Michael W. Conrad is someone else who I’ve been following. He’s been grinding away at drawing and writing comics for years, and he and Noah Bailey just released a head-trip of a graphic novel, Tremor Dose, through Comixology Originals. It’s crazy good. In other news, Conrad and Becky Cloonan are responsible for the most recent issue of Doom Patrol. Conrad is consistently honest about his triumphs and travails with storytelling and publishing. In a recent exchange he said, “Finding YOUR path is critical… do what feels good, and serves you. Do no harm, but take no shit.” This is a key piece of advice. There are many roads to trip on down, and finding the one that works for me is vital.
Finally, I was listening to a Gerard Way interview in which he was talking about his creative endeavors, and he mentioned a Maya Angelou quote he has posted in his office–“You can’t use up creativity. The more you use, the more you have.” No need to hoard the ideas for fear of running out…there’s always more. Can’t be concerned about saving a story idea for the right moment, because there’ll always be a reason not to write it.
(Back to Short As Fictober and what I learned about writing as a result):
Writing A Little Bit of Everything
Over the course of October, I wrote thirty-one pieces of short fiction, and with the exception of a few connected or continued stories, most of these were self-contained one-offs. I experimented with POV, style, voice, and genre.
Some of the stories I wrote were solid beginnings toward something better–they had legs as some might say–and I intend to grab hold of these and wrestle them into something a little more complete, something capable of sticking to the ribs.
A lot of the pieces sucked, and I think I knew they sucked as I was writing them, but in those instances I was just trying to get words on the page, so I didn’t really care. But it was important to write these shitty words, as it cleared the way for something better. It’s almost as if they represented an exercise in getting out of my own way. I don’t know if I was doing enough of this prior to Short As Fictober. I wasn’t allowing myself to be bad at writing. Everything had to be good, and this attitude can lead to paralysis. You’re going to have to edit and revise anyway, so you might as well let the bullshit fly.

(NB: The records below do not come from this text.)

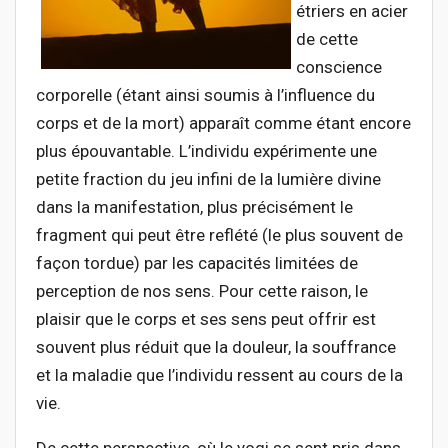
étriers en acier
de cette
conscience
corporelle (étant ainsi soumis à l’influence du
corps et de la mort) apparaît comme étant encore
plus épouvantable. L’individu expérimente une
petite fraction du jeu infini de la lumière divine
dans la manifestation, plus précisément le
fragment qui peut être reflété (le plus souvent de
façon tordue) par les capacités limitées de
perception de nos sens. Pour cette raison, le
plaisir que le corps et ses sens peut offrir est
souvent plus réduit que la douleur, la souffrance
et la maladie que l’individu ressent au cours de la
vie.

Short As Fictober also helped break loose the well-entrenched writing myth that conditions have to be perfect in order to write. I let myself believe this for far too long. It’s rare to find those perfect conditions, so it becomes necessary to write whenever and however you can. Oftentimes I wouldn’t begin writing the day’s story until after 9:00, and though I stayed up later than I should too many nights, I discovered that I could regularly knock out at least 1,000 words in about an hour and a half. This might be considered slow for some people, but I found it worked well for me. It also let me know that if I’m focused and have a clear goal in mind, then I can be more efficient with my time. I don’t recommend staying up super late for multiple nights in a row as the fatigue becomes well-bottom deep and mental faculties suffer as a result, ensuring that the next day’s piece becomes increasingly challenging to write. All that to say, I’m no longer allowed to say “I just don’t have the time to write,” because there’s always time to write in some fashion or another.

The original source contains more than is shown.